I always start with a flat EQ and adjust the high freqs first, and then work my way to the lower freqs. Some people say to always ONLY turn the EQ knobs down, not up, to adjust the sound, but I strongly dissagree with this method, because it usually doesn't sound as good, and the EQ was designed to be turned up! Besides if you start to clip the sound, just turn the master volume down a bit, it is as simple as that. Usually you sould not have to go past 6dB in either direction for the frequency volume knobs on the EQ. The mids I usually turn down since my ears hear mid range much better than lows and high freqs.

post #41 of 101

Typically I see most of us use software EQ.

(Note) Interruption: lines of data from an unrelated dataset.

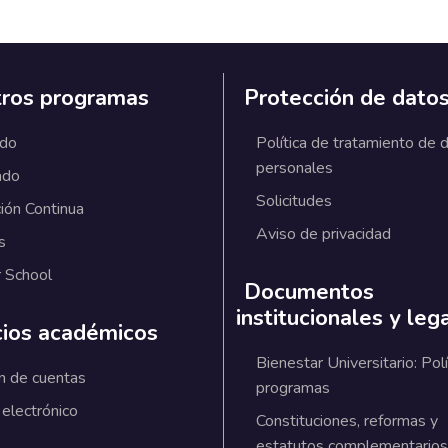
ros programas
Protección de dato
ado
Política de tratamiento de 
personales
ado
Solicitudes
ión Continua
Aviso de privacidad
s
 School
Documentos
institucionales y leg
cios académicos
Bienestar Universitario: Polí
n de cuentas
programas
 electrónico
Constituciones, reformas y
estatutos complementarios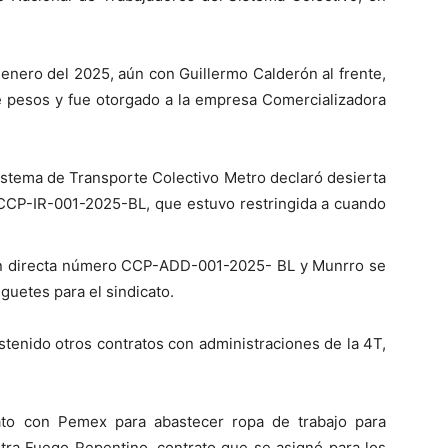
 enero del 2025, aún con Guillermo Calderón al frente,
de pesos y fue otorgado a la empresa Comercializadora
istema de Transporte Colectivo Metro declaró desierta
o CCP-IR-001-2025-BL, que estuvo restringida a cuando
ión directa número CCP-ADD-001-2025- BL y Munrro se
guetes para el sindicato.
tenido otros contratos con administraciones de la 4T,
ato con Pemex para abastecer ropa de trabajo para
tra Fuego Repentino, contrato que se asignó para los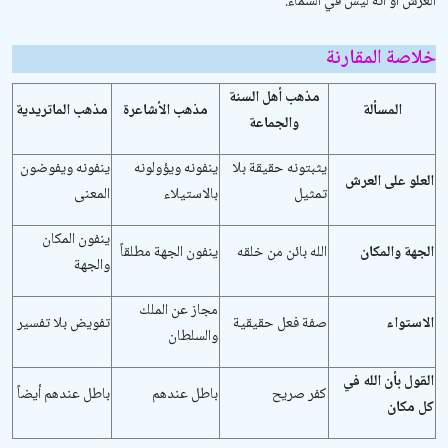
العرش أو أنه ليس في السماء
".
خلاصة المقارنة
مذهب أهل السنة
المسألة
مذهب الأشاعرة
مذهب الماتريدية
والجماعة
يثبتونه حقيقة بلا
ينفونه ويؤولونه
ينفونه ويفوضون
العلو على العرش
تمثيل
بالاستيلاء
المعنى
ينفون المكان
الجهة والمكان
الله بائن من خلقه
ينفون الجهة مطلقاً
والجهة
مجاز عن الملك
الاستواء
صفة فعل حقيقية
تفويض بلا تفسير
والسلطان
القول بأن الله في
كفر صريح
باطل عندهم
باطل عندهم أيضاً
كل مكان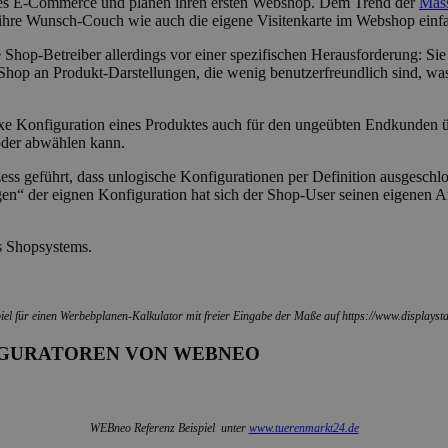
des E-Commerce und planen ihren ersten Webshop. Dem Trend der
Mass
ihre Wunsch-Couch wie auch die eigene Visitenkarte im Webshop einfac
 Shop-Betreiber allerdings vor einer spezifischen Herausforderung: Sie 
hop an Produkt-Darstellungen, die wenig benutzerfreundlich sind, wa
e Konfiguration eines Produktes auch für den ungeübten Endkunden übe
oder abwählen kann.
ess geführt, dass unlogische Konfigurationen per Definition ausgesc
en“ der eignen Konfiguration hat sich der Shop-User seinen eigenen Ar
s Shopsystems.
iel für einen Werbebplanen-Kalkulator mit freier Eingabe der Maße auf https://www.displayst
IGURATOREN VON WEBNEO
WEBneo Referenz Beispiel unter
www.tuerenmarkt24.de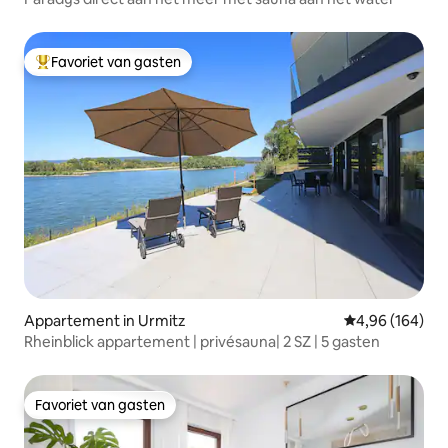
Favoriet van gasten
Topfavoriet van gasten
Appartement in Urmitz
Gemiddelde beo
4,96 (164)
Rheinblick appartement | privésauna| 2 SZ | 5 gasten
Favoriet van gasten
Favoriet van gasten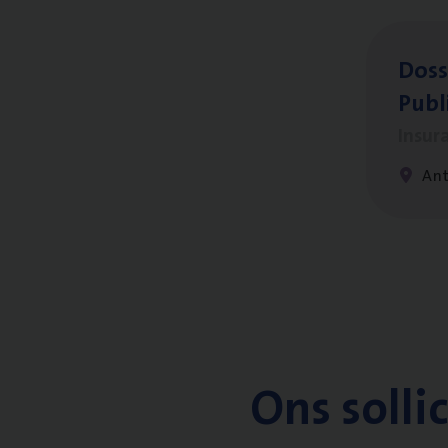
Dos­s
Publ
Insur
An
Ons solli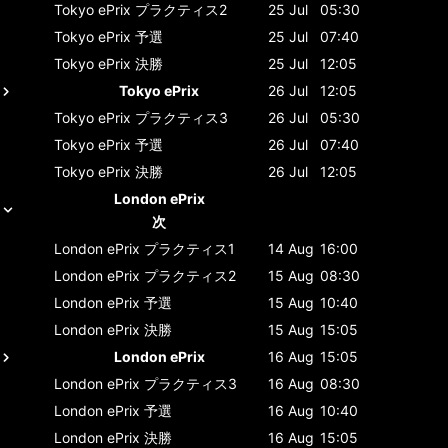
Tokyo ePrix
プラクティス2
25 Jul
05:30
Tokyo ePrix
予選
25 Jul
07:40
Tokyo ePrix
決勝
25 Jul
12:05
Tokyo ePrix
26 Jul
12:05
Tokyo ePrix
プラクティス3
26 Jul
05:30
Tokyo ePrix
予選
26 Jul
07:40
Tokyo ePrix
決勝
26 Jul
12:05
London ePrix
次
London ePrix
プラクティス1
14 Aug
16:00
London ePrix
プラクティス2
15 Aug
08:30
London ePrix
予選
15 Aug
10:40
London ePrix
決勝
15 Aug
15:05
London ePrix
16 Aug
15:05
London ePrix
プラクティス3
16 Aug
08:30
London ePrix
予選
16 Aug
10:40
London ePrix
決勝
16 Aug
15:05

Do you think hardware EQs are better/worse?

post #42 of 101
I know the question was directed at Megaohmz, but my opinion on this question is that even expensive pure hardware (non-DSP) EQs are definitely worse than what you can get even for free (as in freeware or open source) in the software world.
Edited by xnor - 5/10/12 at 2:03am
post #43 of 101
Aside from EasyQ and Electri-Q, any other good software parametric EQ?
post #44 of 101

I don't believe anyone has mentioned a good hardware equalizer yet.

 

Are there any recommendations for ones under or around $50 (preferably parametric)?

 

Where would an equalizer component be placed: in front of an amp, just before the headphones? Or in front of the DAC?

 

Is a preamp necessary for an equalizer to perform optimally?

 

LFF mentioned the useful rule of thumb of "less is more"; but what if it's just a small part of the frequency I'd like to change? For example, the mids and bass are fine, but the treble is rolled off. Would I lower the volume of everything besides the highs, or increase the highs in this case?

post #45 of 101
Quote:
Originally Posted by Indread View Post

I don't believe anyone has mentioned a good hardware equalizer yet.

 

Are there any recommendations for ones under or around $50 (preferably parametric)?

 

Where would an equalizer component be placed: in front of an amp, just before the headphones? Or in front of the DAC?

 

Is a preamp necessary for an equalizer to perform optimally?

 

LFF mentioned the useful rule of thumb of "less is more"; but what if it's just a small part of the frequency I'd like to change? For example, the mids and bass are fine, but the treble is rolled off. Would I lower the volume of everything besides the highs, or increase the highs in this case?


I did.

 

Look up Sontec equalizers. They sound great.

 

For under $50.....none that I know off...at least in the hardware area.

 

Placement depends on what you want and what you are trying to achieve. Personally, I would place right out of my source.

 

A preamp usually only manages the volume/source. I would use one BUT if I can avoid it, I do. The less gear in my chain, the better.

 

As with all things, it depends. Sometimes I only need to bump up the bass. I'll leave everything alone and just bump the bass 2 or 3db. Sometimes, this will produce distortion so a workaround might be to lower everything past 120Hz by 2 or 3db. Use your ears. Train them to listen for clipping, distortion and comb filtering.